» **Task statement**
Each line that holds the string "Pollung" counts once. Say how many such lines the entries have, giving the number only.

[Source data]
┏━━

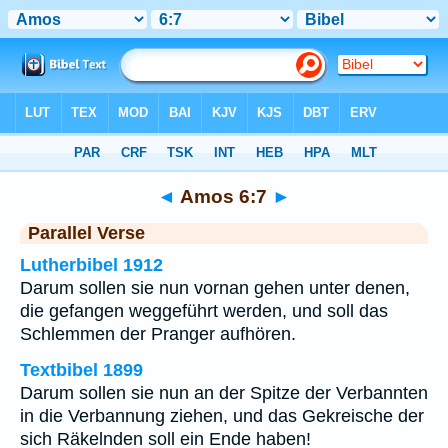
Bibel
>
Amos
>
Kapitel 6
> Vers 7
◄
Amos 6:7
►
Parallel Verse
Lutherbibel 1912
Darum sollen sie nun vornan gehen unter denen,
die gefangen weggeführt werden, und soll das
Schlemmen der Pranger aufhören.
Textbibel 1899
Darum sollen sie nun an der Spitze der Verbannten
in die Verbannung ziehen, und das Gekreische der
sich Räkelnden soll ein Ende haben!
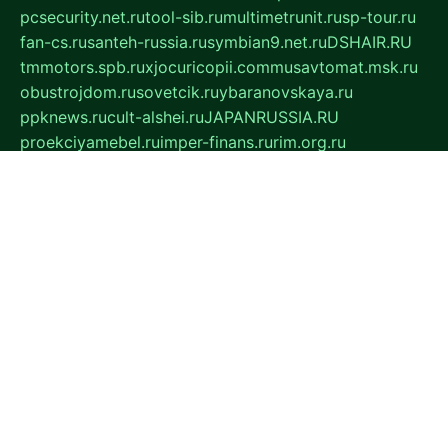
pcsecurity.net.ru
tool-sib.ru
multimetrunit.ru
sp-tour.ru
fan-cs.ru
santeh-russia.ru
symbian9.net.ru
DSHAIR.RU
tmmotors.spb.ru
xjocuricopii.com
musavtomat.msk.ru
obustrojdom.ru
sovetcik.ru
ybaranovskaya.ru
ppknews.ru
cult-alshei.ru
JAPANRUSSIA.RU
proekciyamebel.ru
imper-finans.ru
rim.org.ru
glamourai.ru
brassminus.ru
zabor-pro.ru
ftn.pp.ru
dorogoe58.ru
laimengpacker.ru
kuzova-zapchasti.ru
sageerp.ru
taxodrom.ru
dsrazvitie.ru
hardcity.net.ru
ratinghomegames.ru
topservice25.ru
gubernyan.ru
gtglasslined.ru
ii4.ru
tssport.spb.ru
andorra24.com
blackwallstreet.ru
oboimos.ru
optim-doors.com.ru
ikuch.ru
nycr.org.ru
npa21.ru
vremya-ch.spb.ru
desert000.ru
ivtorgi.ru
ifiori.ru
catalog-statei.ru
dcv.org.ru
spetsmaster174.ru
ipkameryhiseeu.ru
dum26.ru
ruspol.spb.ru
fr-opendp.ru
kam-solnyshko.ru
cheyenne-arapaho.ru
sevzapmetal.spb.ru
ted-lapidus.spb.ru
parasite-eliminator.ru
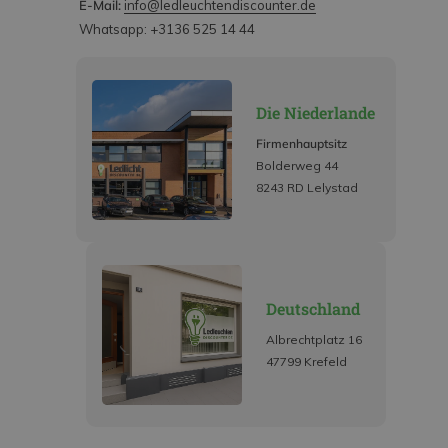
E-Mail:
info@ledleuchtendiscounter.de
Whatsapp: +3136 525 14 44
Die Niederlande
Firmenhauptsitz
Bolderweg 44
8243 RD Lelystad
Deutschland
Albrechtplatz 16
47799 Krefeld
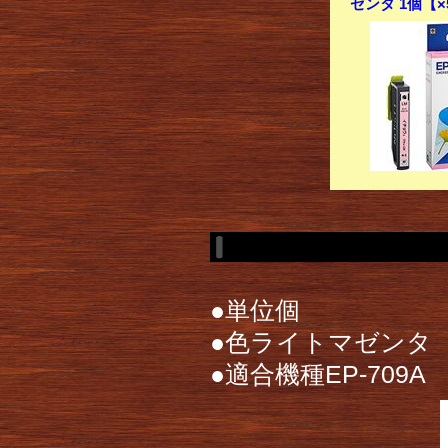
ゼンタ 1個【
●単位個
●色ライトマゼンタ
●適合機種EP-709A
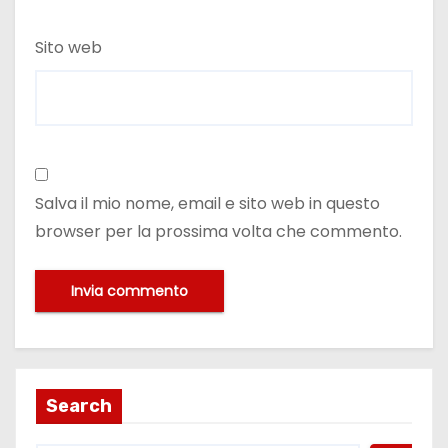
Sito web
Salva il mio nome, email e sito web in questo
browser per la prossima volta che commento.
Search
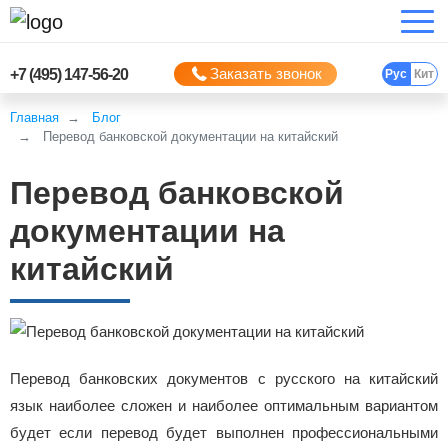
Заказать звонок
+7 (495) 147-56-20
Рус
Кит
Главная
Блог
Перевод банковской документации на китайский
Перевод банковской
документации на
китайский
Перевод банковских документов с русского на китайский
язык наиболее сложен и наиболее оптимальным вариантом
будет если перевод будет выполнен профессиональными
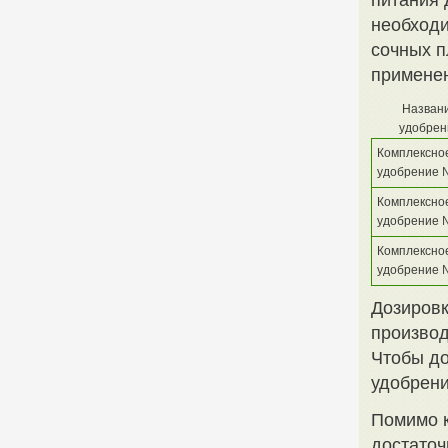
питания 
необходи
сочных п
применен
Назван
удобрен
Комплексно
удобрение 
Комплексно
удобрение 
Комплексно
удобрение 
Дозировк
производ
Чтобы до
удобрени
Помимо к
достаточ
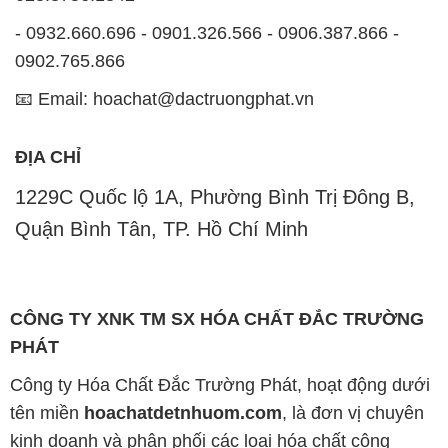
- 0932.660.696 - 0901.326.566 - 0906.387.866 -
0902.765.866
📧 Email: hoachat@dactruongphat.vn
ĐỊA CHỈ
1229C Quốc lộ 1A, Phường Bình Trị Đông B,
Quận Bình Tân, TP. Hồ Chí Minh
CÔNG TY XNK TM SX HÓA CHẤT ĐẮC TRƯỜNG
PHÁT
Công ty Hóa Chất Đắc Trường Phát, hoạt động dưới
tên miền
hoachatdetnhuom.com
, là đơn vị chuyên
kinh doanh và phân phối các loại hóa chất công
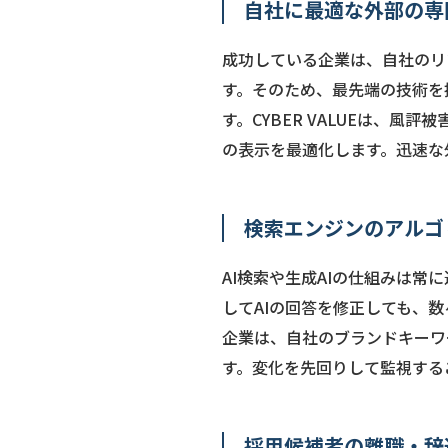
自社に最適な外部の専門
成功している企業は、自社のリ
す。そのため、最先端の技術を持
す。CYBER VALUEは、風
の表示を最適化します。迅速な
検索エンジンのアルゴ
AI検索や生成AIの仕組みは
してAIの回答を修正しても、
企業は、自社のブランドキーワ
す。変化を先回りして監視する
採用候補者の離職・辞退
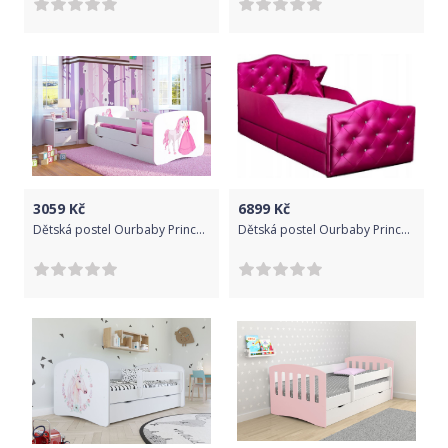
3059
Kč
6899
Kč
Dětská postel Ourbaby Princess bílá 160x70 cm
Dětská postel Ourbaby Princess růžová 200x90 cm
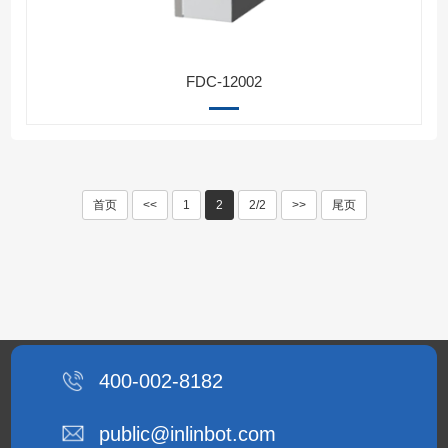
FDC-12002
首页
<<
1
2
2/2
>>
尾页
400-002-8182
public@inlinbot.com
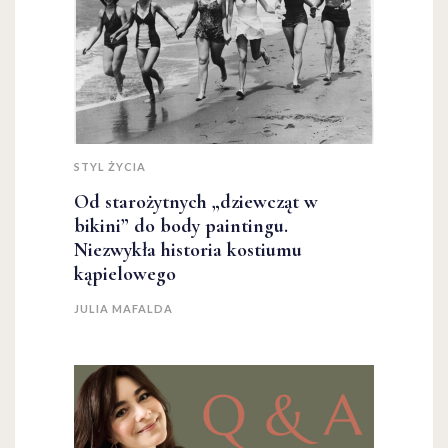
STYL ŻYCIA
Od starożytnych „dziewcząt w
bikini” do body paintingu.
Niezwykła historia kostiumu
kąpielowego
JULIA MAFALDA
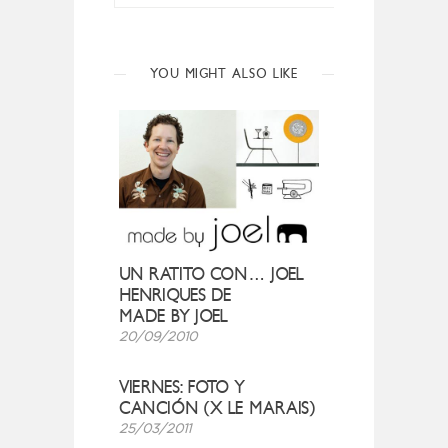
YOU MIGHT ALSO LIKE
UN RATITO CON… JOEL
HENRIQUES DE
MADE BY JOEL
20/09/2010
VIERNES: FOTO Y
CANCIÓN (X LE MARAIS)
25/03/2011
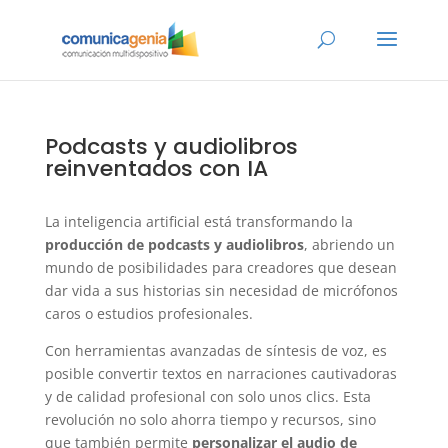
Podcasts y audiolibros
reinventados con IA
La inteligencia artificial está transformando la
producción de podcasts y audiolibros
, abriendo un
mundo de posibilidades para creadores que desean
dar vida a sus historias sin necesidad de micrófonos
caros o estudios profesionales.
Con herramientas avanzadas de síntesis de voz, es
posible convertir textos en narraciones cautivadoras
y de calidad profesional con solo unos clics. Esta
revolución no solo ahorra tiempo y recursos, sino
que también permite
personalizar el audio de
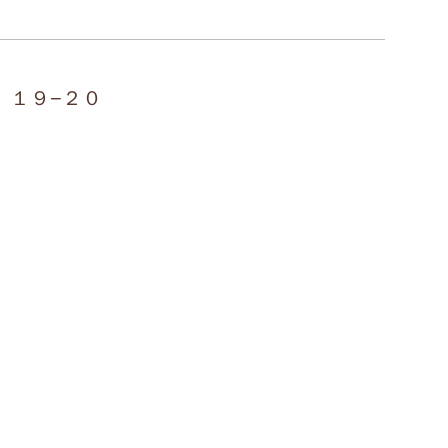
目 １９−２０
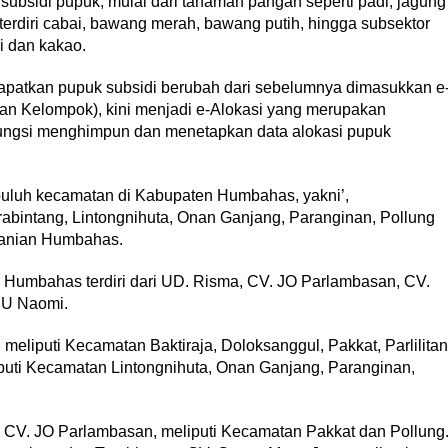
bsidi pupuk, mulai dari tanaman pangan seperti padi, jagung
 terdiri cabai, bawang merah, bawang putih, hingga subsektor
pi dan kakao.
apatkan pupuk subsidi berubah dari sebelumnya dimasukkan e
an Kelompok), kini menjadi e-Alokasi yang merupakan
rfungsi menghimpun dan menetapkan data alokasi pupuk
sepuluh kecamatan di Kabupaten Humbahas, yakni’,
Tarabintang, Lintongnihuta, Onan Ganjang, Paranginan, Pollung
tanian Humbahas.
n Humbahas terdiri dari UD. Risma, CV. JO Parlambasan, CV.
SU Naomi.
meliputi Kecamatan Baktiraja, Doloksanggul, Pakkat, Parlilitan
puti Kecamatan Lintongnihuta, Onan Ganjang, Paranginan,
a CV. JO Parlambasan, meliputi Kecamatan Pakkat dan Pollung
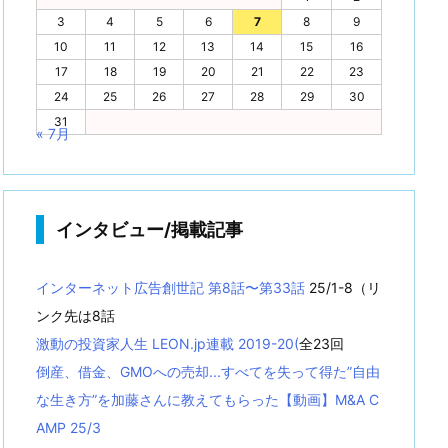
3
4
5
6
7
8
9
10
11
12
13
14
15
16
17
18
19
20
21
22
23
24
25
26
27
28
29
30
31
« 7月
インタビュー/掲載記事
インターネット広告創世記 第8話〜第33話
25/1-8（リ
ンク先は8話
激動の投資家人生 LEON.jp連載 2019-20(
全23回
倒産、借金、GMOへの売却...すべてを失って得た”自由
な生き方”を加藤さんに教えてもらった【動画】M&A C
AMP 25/3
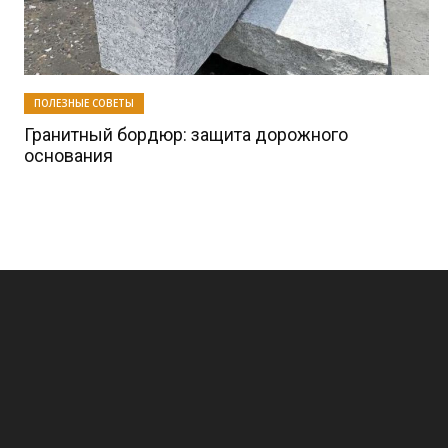
ПОЛЕЗНЫЕ СОВЕТЫ
Гранитный бордюр: защита дорожного
основания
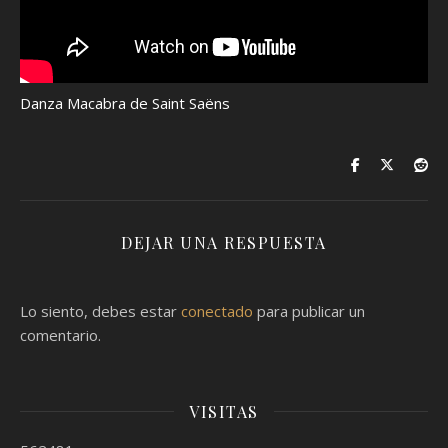
Danza Macabra de Saint Saëns
DEJAR UNA RESPUESTA
Lo siento, debes estar
conectado
para publicar un
comentario.
VISITAS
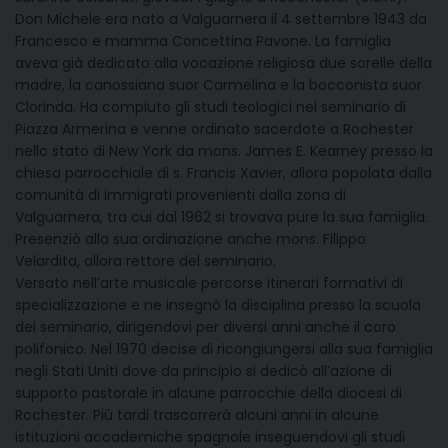
Don Michele era nato a Valguarnera il 4 settembre 1943 da
Francesco e mamma Concettina Pavone. La famiglia
aveva già dedicato alla vocazione religiosa due sorelle della
madre, la canossiana suor Carmelina e la bocconista suor
Clorinda. Ha compiuto gli studi teologici nel seminario di
Piazza Armerina e venne ordinato sacerdote a Rochester
nello stato di New York da mons. James E. Kearney presso la
chiesa parrocchiale di s. Francis Xavier, allora popolata dalla
comunità di immigrati provenienti dalla zona di
Valguarnera, tra cui dal 1962 si trovava pure la sua famiglia.
Presenziò alla sua ordinazione anche mons. Filippo
Velardita, allora rettore del seminario.
Versato nell’arte musicale percorse itinerari formativi di
specializzazione e ne insegnò la disciplina presso la scuola
del seminario, dirigendovi per diversi anni anche il coro
polifonico. Nel 1970 decise di ricongiungersi alla sua famiglia
negli Stati Uniti dove da principio si dedicò all’azione di
supporto pastorale in alcune parrocchie della diocesi di
Rochester. Più tardi trascorrerà alcuni anni in alcune
istituzioni accademiche spagnole inseguendovi gli studi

┗━━

» **Result**
2